Nog maar een maand geleden bewees ons land aan de hele wereld dat het in staat is om een hoofdlijnvliegtuig met smalle romp te creëren - MS-21. Dit vliegtuig als geheel is samengesteld uit meer dan 40% composietmaterialen en de vleugels zijn bijna 100%. De zogenaamde zwarte vleugels zijn een revolutionaire innovatie voor vliegtuigen met een smalle romp. Het gebruik ervan vermindert het totale gewicht van de voeringstructuur aanzienlijk en belooft werkelijk fantastische voordelen tijdens het gebruik.
Tegenwoordig bezitten slechts vier fabrikanten technologieën voor het vervaardigen van grote composietvleugels uit één stuk - meer dan 18 meter lang en meer dan drie meter breed: Airbus, Boeing, Canadian Bombardier en onze UAC. Merk op dat de Chinezen deze technologie niet eens probeerden te gebruiken bij het ontwikkelen van hun eigen langeafstandsvliegtuig met smalle romp - C919. Als gevolg hiervan bestaat de nieuwe Chinese voering bijna volledig uit aluminiumlegeringen, waardoor deze niet concurrerend is op de wereldmarkt.
Dit alles in overweging nemend, is het logisch om aan te nemen dat voor het nieuwe widebody-vliegtuig Rusland de vleugels en staarteenheid zal maken, en onze Chinese partners de romp. In het laatste geval wordt het wijdverbreide gebruik van composietmaterialen niet verwacht, dus u hoeft zich geen zorgen te maken over het werk van Chinese collega's. Desalniettemin is er al een zwak punt zichtbaar in de nieuwe voering - dit is de motor. Noch wij, laat staan de VRC, hebben ooit energiecentrales geproduceerd voor grote tweemotorige widebody-vliegtuigen. Dit betekent dat er in ieder geval in eerste instantie een GE-, Rolls-Royce- of Pratt & Whitney-motor op het nieuwe Russisch-Chinese lijnvaartschip zal worden geïnstalleerd. Hoogstwaarschijnlijk een van degenen die zijn uitgerust met Boeing 787-8 of Airbus A350-900. Het Perm-ontwerpbureau Aviadvigatel heeft echter al beloofd om in 10 jaar een eigen Russische motor te ontwikkelen met een stuwkracht van 35 ton - PD-35 voor het nieuwe vliegtuig. “We hebben de geschatte parameters van de motor berekend en zijn klaar voor ontwikkeling. Dit is een duur project, we schatten het voorlopig op 180 miljard roebel "- zei de algemeen directeur van Aviadvigatel Alexander Inozemtsev.

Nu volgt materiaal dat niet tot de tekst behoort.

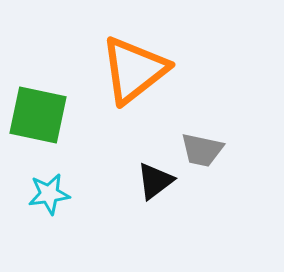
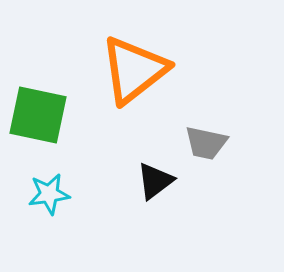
gray trapezoid: moved 4 px right, 7 px up
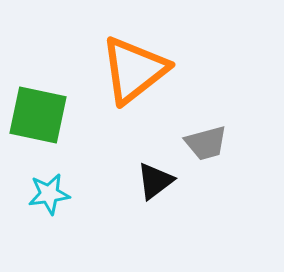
gray trapezoid: rotated 27 degrees counterclockwise
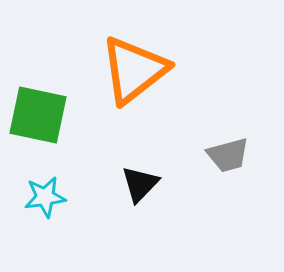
gray trapezoid: moved 22 px right, 12 px down
black triangle: moved 15 px left, 3 px down; rotated 9 degrees counterclockwise
cyan star: moved 4 px left, 3 px down
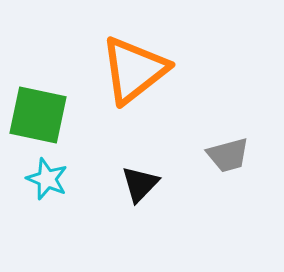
cyan star: moved 2 px right, 18 px up; rotated 30 degrees clockwise
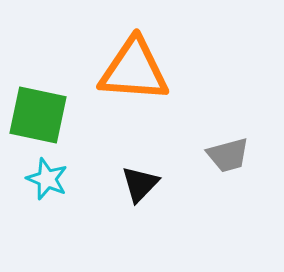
orange triangle: rotated 42 degrees clockwise
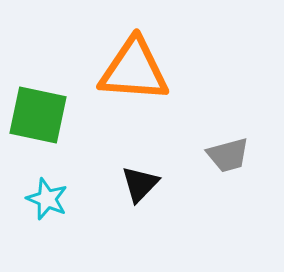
cyan star: moved 20 px down
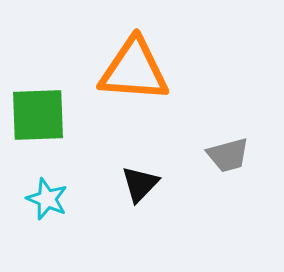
green square: rotated 14 degrees counterclockwise
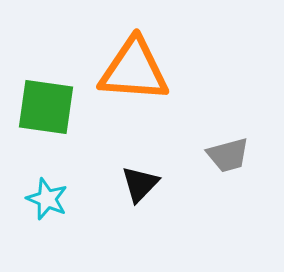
green square: moved 8 px right, 8 px up; rotated 10 degrees clockwise
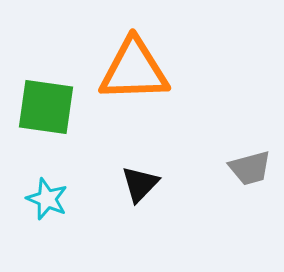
orange triangle: rotated 6 degrees counterclockwise
gray trapezoid: moved 22 px right, 13 px down
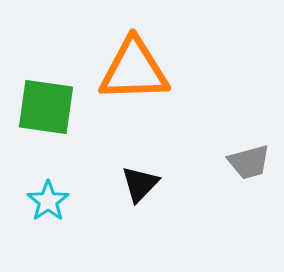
gray trapezoid: moved 1 px left, 6 px up
cyan star: moved 1 px right, 2 px down; rotated 15 degrees clockwise
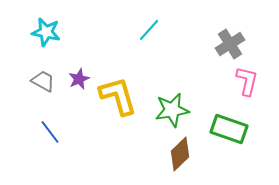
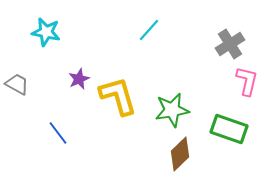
gray trapezoid: moved 26 px left, 3 px down
blue line: moved 8 px right, 1 px down
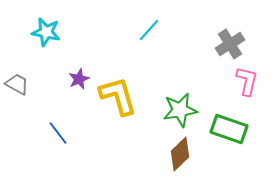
green star: moved 8 px right
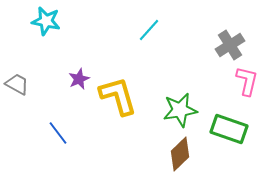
cyan star: moved 11 px up
gray cross: moved 1 px down
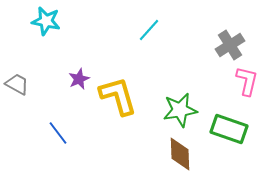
brown diamond: rotated 48 degrees counterclockwise
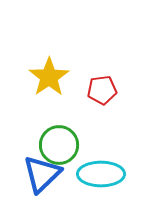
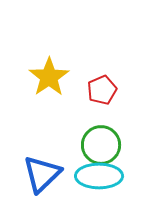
red pentagon: rotated 16 degrees counterclockwise
green circle: moved 42 px right
cyan ellipse: moved 2 px left, 2 px down
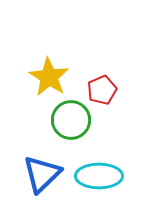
yellow star: rotated 6 degrees counterclockwise
green circle: moved 30 px left, 25 px up
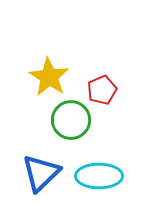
blue triangle: moved 1 px left, 1 px up
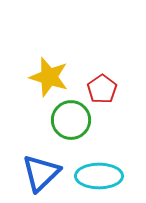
yellow star: rotated 15 degrees counterclockwise
red pentagon: moved 1 px up; rotated 12 degrees counterclockwise
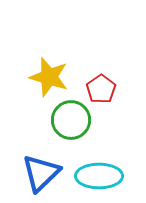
red pentagon: moved 1 px left
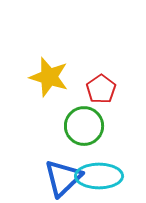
green circle: moved 13 px right, 6 px down
blue triangle: moved 22 px right, 5 px down
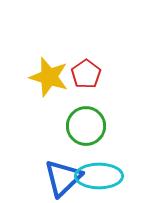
red pentagon: moved 15 px left, 15 px up
green circle: moved 2 px right
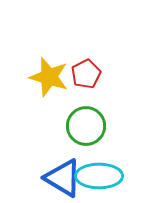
red pentagon: rotated 8 degrees clockwise
blue triangle: rotated 45 degrees counterclockwise
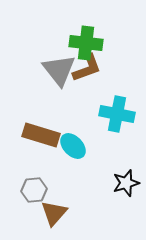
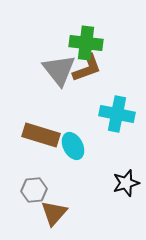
cyan ellipse: rotated 16 degrees clockwise
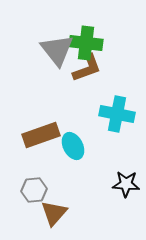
gray triangle: moved 2 px left, 20 px up
brown rectangle: rotated 36 degrees counterclockwise
black star: moved 1 px down; rotated 20 degrees clockwise
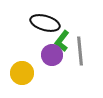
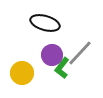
green L-shape: moved 27 px down
gray line: moved 2 px down; rotated 48 degrees clockwise
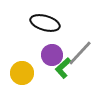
green L-shape: moved 1 px right; rotated 10 degrees clockwise
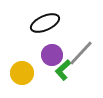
black ellipse: rotated 40 degrees counterclockwise
gray line: moved 1 px right
green L-shape: moved 2 px down
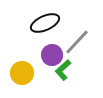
gray line: moved 4 px left, 11 px up
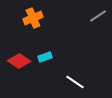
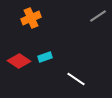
orange cross: moved 2 px left
white line: moved 1 px right, 3 px up
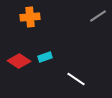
orange cross: moved 1 px left, 1 px up; rotated 18 degrees clockwise
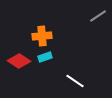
orange cross: moved 12 px right, 19 px down
white line: moved 1 px left, 2 px down
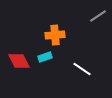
orange cross: moved 13 px right, 1 px up
red diamond: rotated 30 degrees clockwise
white line: moved 7 px right, 12 px up
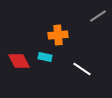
orange cross: moved 3 px right
cyan rectangle: rotated 32 degrees clockwise
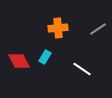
gray line: moved 13 px down
orange cross: moved 7 px up
cyan rectangle: rotated 72 degrees counterclockwise
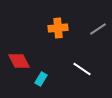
cyan rectangle: moved 4 px left, 22 px down
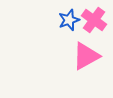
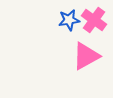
blue star: rotated 10 degrees clockwise
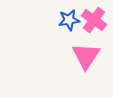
pink triangle: rotated 28 degrees counterclockwise
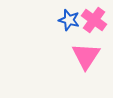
blue star: rotated 25 degrees clockwise
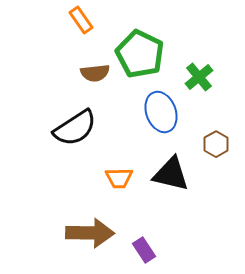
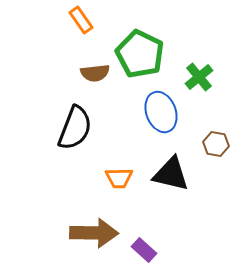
black semicircle: rotated 36 degrees counterclockwise
brown hexagon: rotated 20 degrees counterclockwise
brown arrow: moved 4 px right
purple rectangle: rotated 15 degrees counterclockwise
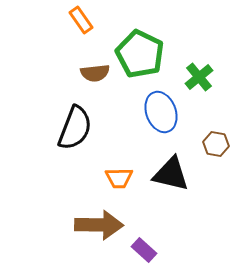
brown arrow: moved 5 px right, 8 px up
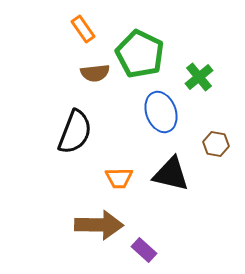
orange rectangle: moved 2 px right, 9 px down
black semicircle: moved 4 px down
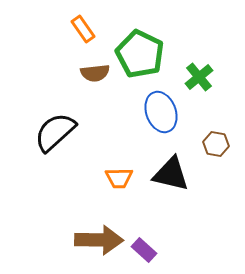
black semicircle: moved 20 px left; rotated 153 degrees counterclockwise
brown arrow: moved 15 px down
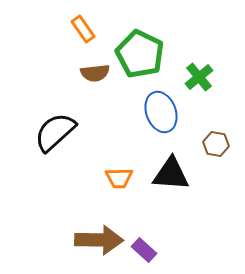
black triangle: rotated 9 degrees counterclockwise
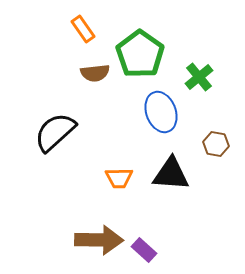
green pentagon: rotated 9 degrees clockwise
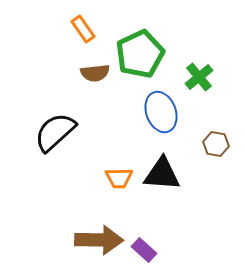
green pentagon: rotated 12 degrees clockwise
black triangle: moved 9 px left
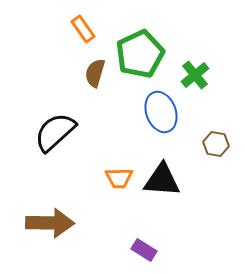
brown semicircle: rotated 112 degrees clockwise
green cross: moved 4 px left, 2 px up
black triangle: moved 6 px down
brown arrow: moved 49 px left, 17 px up
purple rectangle: rotated 10 degrees counterclockwise
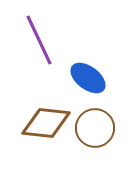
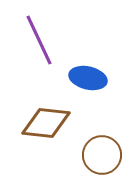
blue ellipse: rotated 24 degrees counterclockwise
brown circle: moved 7 px right, 27 px down
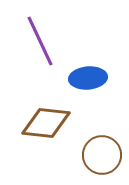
purple line: moved 1 px right, 1 px down
blue ellipse: rotated 18 degrees counterclockwise
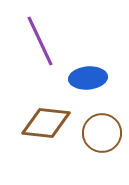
brown circle: moved 22 px up
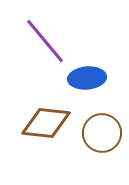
purple line: moved 5 px right; rotated 15 degrees counterclockwise
blue ellipse: moved 1 px left
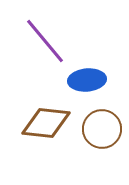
blue ellipse: moved 2 px down
brown circle: moved 4 px up
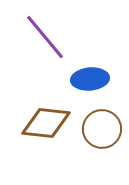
purple line: moved 4 px up
blue ellipse: moved 3 px right, 1 px up
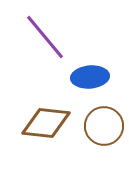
blue ellipse: moved 2 px up
brown circle: moved 2 px right, 3 px up
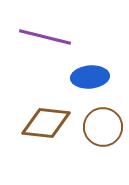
purple line: rotated 36 degrees counterclockwise
brown circle: moved 1 px left, 1 px down
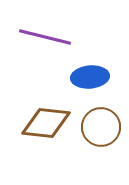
brown circle: moved 2 px left
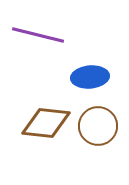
purple line: moved 7 px left, 2 px up
brown circle: moved 3 px left, 1 px up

De directie van het Chinese bedrijf COMAC hoopt samen met de UAC in totaal zo'n 1.000 nieuwe widebody-vliegtuigen op de markt te brengen. En deze taak lijkt niet onoplosbaar. Volgens de voorspellingen van Boeing zullen in de komende 20 jaar ongeveer 8, 8 duizend widebody-vliegtuigen worden verkocht in de wereld voor een totaal van $ 2, 7 biljoen. Hiervan zullen naar verwachting ongeveer 1,5 duizend door China worden overgenomen. Maar Rusland, dat nu slechts ongeveer 70 van deze vliegtuigen exploiteert, zal er op zijn best slechts anderhalf tot tweehonderd verwerven. Desalniettemin is dit, gezien de Chinese vraag, voldoende om dit project te laten plaatsvinden.